WORK INSTRUCTION:
Would you please output the data exactly, omitting no line?

^^^^^^^^

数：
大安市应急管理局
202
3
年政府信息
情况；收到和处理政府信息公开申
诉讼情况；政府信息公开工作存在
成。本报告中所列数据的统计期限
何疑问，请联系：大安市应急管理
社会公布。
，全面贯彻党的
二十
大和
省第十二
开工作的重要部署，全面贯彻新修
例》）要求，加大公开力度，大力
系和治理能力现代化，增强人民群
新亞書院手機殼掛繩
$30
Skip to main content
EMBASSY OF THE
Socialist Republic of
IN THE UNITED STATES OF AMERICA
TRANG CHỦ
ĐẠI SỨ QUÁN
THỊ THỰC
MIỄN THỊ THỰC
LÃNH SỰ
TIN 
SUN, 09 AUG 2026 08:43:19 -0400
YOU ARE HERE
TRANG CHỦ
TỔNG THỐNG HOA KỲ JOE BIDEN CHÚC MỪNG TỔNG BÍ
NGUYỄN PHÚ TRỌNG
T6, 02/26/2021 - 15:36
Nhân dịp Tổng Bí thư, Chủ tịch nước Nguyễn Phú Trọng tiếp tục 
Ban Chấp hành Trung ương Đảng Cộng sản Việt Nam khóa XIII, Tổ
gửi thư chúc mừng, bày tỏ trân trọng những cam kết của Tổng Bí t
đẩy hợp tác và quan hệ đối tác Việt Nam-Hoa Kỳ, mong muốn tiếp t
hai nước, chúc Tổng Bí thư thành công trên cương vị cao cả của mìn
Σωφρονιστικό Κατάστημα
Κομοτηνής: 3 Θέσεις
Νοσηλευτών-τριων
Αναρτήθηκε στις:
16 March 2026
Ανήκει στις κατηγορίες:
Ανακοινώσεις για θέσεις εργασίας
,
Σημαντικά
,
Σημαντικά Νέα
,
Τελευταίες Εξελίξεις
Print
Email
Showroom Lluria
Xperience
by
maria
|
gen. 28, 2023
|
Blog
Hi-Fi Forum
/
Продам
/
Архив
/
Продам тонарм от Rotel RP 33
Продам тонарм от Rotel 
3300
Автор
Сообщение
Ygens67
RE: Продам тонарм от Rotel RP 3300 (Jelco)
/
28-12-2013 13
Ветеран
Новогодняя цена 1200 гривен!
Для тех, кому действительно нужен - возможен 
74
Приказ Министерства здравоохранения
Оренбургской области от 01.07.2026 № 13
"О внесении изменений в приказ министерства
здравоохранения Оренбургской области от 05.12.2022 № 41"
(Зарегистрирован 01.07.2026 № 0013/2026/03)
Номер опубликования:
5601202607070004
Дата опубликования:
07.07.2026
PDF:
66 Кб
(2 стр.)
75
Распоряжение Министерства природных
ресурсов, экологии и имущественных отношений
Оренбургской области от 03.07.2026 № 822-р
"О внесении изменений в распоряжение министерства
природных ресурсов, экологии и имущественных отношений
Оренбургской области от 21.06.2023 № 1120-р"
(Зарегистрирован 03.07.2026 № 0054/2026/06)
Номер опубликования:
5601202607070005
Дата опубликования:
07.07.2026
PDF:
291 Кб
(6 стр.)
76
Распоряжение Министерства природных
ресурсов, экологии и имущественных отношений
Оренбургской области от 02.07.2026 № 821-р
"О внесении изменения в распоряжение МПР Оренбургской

^^^^^^^^

SOLUTION FOR THIS TASK:
数：
大安市应急管理局
202
3
年政府信息
情况；收到和处理政府信息公开申
诉讼情况；政府信息公开工作存在
成。本报告中所列数据的统计期限
何疑问，请联系：大安市应急管理
社会公布。
，全面贯彻党的
二十
大和
省第十二
开工作的重要部署，全面贯彻新修
例》）要求，加大公开力度，大力
系和治理能力现代化，增强人民群
新亞書院手機殼掛繩
$30
Skip to main content
EMBASSY OF THE
Socialist Republic of
IN THE UNITED STATES OF AMERICA
TRANG CHỦ
ĐẠI SỨ QUÁN
THỊ THỰC
MIỄN THỊ THỰC
LÃNH SỰ
TIN 
SUN, 09 AUG 2026 08:43:19 -0400
YOU ARE HERE
TRANG CHỦ
TỔNG THỐNG HOA KỲ JOE BIDEN CHÚC MỪNG TỔNG BÍ
NGUYỄN PHÚ TRỌNG
T6, 02/26/2021 - 15:36
Nhân dịp Tổng Bí thư, Chủ tịch nước Nguyễn Phú Trọng tiếp tục 
Ban Chấp hành Trung ương Đảng Cộng sản Việt Nam khóa XIII, Tổ
gửi thư chúc mừng, bày tỏ trân trọng những cam kết của Tổng Bí t
đẩy hợp tác và quan hệ đối tác Việt Nam-Hoa Kỳ, mong muốn tiếp t
hai nước, chúc Tổng Bí thư thành công trên cương vị cao cả của mìn
Σωφρονιστικό Κατάστημα
Κομοτηνής: 3 Θέσεις
Νοσηλευτών-τριων
Αναρτήθηκε στις:
16 March 2026
Ανήκει στις κατηγορίες:
Ανακοινώσεις για θέσεις εργασίας
,
Σημαντικά
,
Σημαντικά Νέα
,
Τελευταίες Εξελίξεις
Print
Email
Showroom Lluria
Xperience
by
maria
|
gen. 28, 2023
|
Blog
Hi-Fi Forum
/
Продам
/
Архив
/
Продам тонарм от Rotel RP 33
Продам тонарм от Rotel 
3300
Автор
Сообщение
Ygens67
RE: Продам тонарм от Rotel RP 3300 (Jelco)
/
28-12-2013 13
Ветеран
Новогодняя цена 1200 гривен!
Для тех, кому действительно нужен - возможен 
74
Приказ Министерства здравоохранения
Оренбургской области от 01.07.2026 № 13
"О внесении изменений в приказ министерства
здравоохранения Оренбургской области от 05.12.2022 № 41"
(Зарегистрирован 01.07.2026 № 0013/2026/03)
Номер опубликования:
5601202607070004
Дата опубликования:
07.07.2026
PDF:
66 Кб
(2 стр.)
75
Распоряжение Министерства природных
ресурсов, экологии и имущественных отношений
Оренбургской области от 03.07.2026 № 822-р
"О внесении изменений в распоряжение министерства
природных ресурсов, экологии и имущественных отношений
Оренбургской области от 21.06.2023 № 1120-р"
(Зарегистрирован 03.07.2026 № 0054/2026/06)
Номер опубликования:
5601202607070005
Дата опубликования:
07.07.2026
PDF:
291 Кб
(6 стр.)
76
Распоряжение Министерства природных
ресурсов, экологии и имущественных отношений
Оренбургской области от 02.07.2026 № 821-р
"О внесении изменения в распоряжение МПР Оренбургской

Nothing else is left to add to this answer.